[Dataset entries]
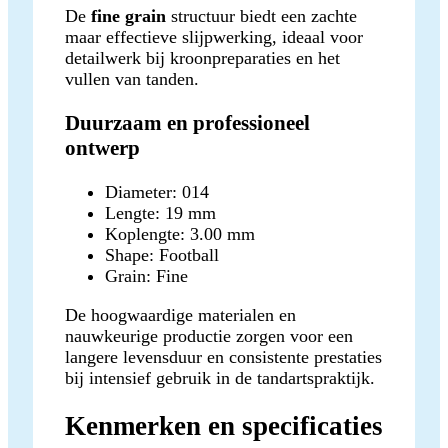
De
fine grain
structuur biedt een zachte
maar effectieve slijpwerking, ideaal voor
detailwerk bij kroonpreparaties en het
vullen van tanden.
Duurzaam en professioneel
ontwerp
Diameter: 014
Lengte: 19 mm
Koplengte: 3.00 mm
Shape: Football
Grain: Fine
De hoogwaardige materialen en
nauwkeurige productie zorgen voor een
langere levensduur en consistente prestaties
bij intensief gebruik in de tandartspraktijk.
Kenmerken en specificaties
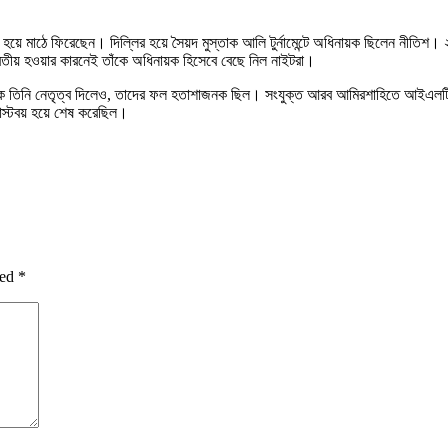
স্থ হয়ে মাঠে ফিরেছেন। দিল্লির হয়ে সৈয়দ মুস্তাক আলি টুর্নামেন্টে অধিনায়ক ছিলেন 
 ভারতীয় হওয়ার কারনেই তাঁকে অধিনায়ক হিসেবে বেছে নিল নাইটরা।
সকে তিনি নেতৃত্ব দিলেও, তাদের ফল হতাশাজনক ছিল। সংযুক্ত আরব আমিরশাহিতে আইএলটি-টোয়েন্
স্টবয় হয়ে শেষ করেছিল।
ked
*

What is expected: Only the lines from the one containing "সকে তিনি নেতৃত্ব" through the end of the data above are wanted, both ends included; restate them word for word.

Completed exercise:
সকে তিনি নেতৃত্ব দিলেও, তাদের ফল হতাশাজনক ছিল। সংযুক্ত আরব আমিরশাহিতে আইএলটি-টোয়েন্
স্টবয় হয়ে শেষ করেছিল।
ked
*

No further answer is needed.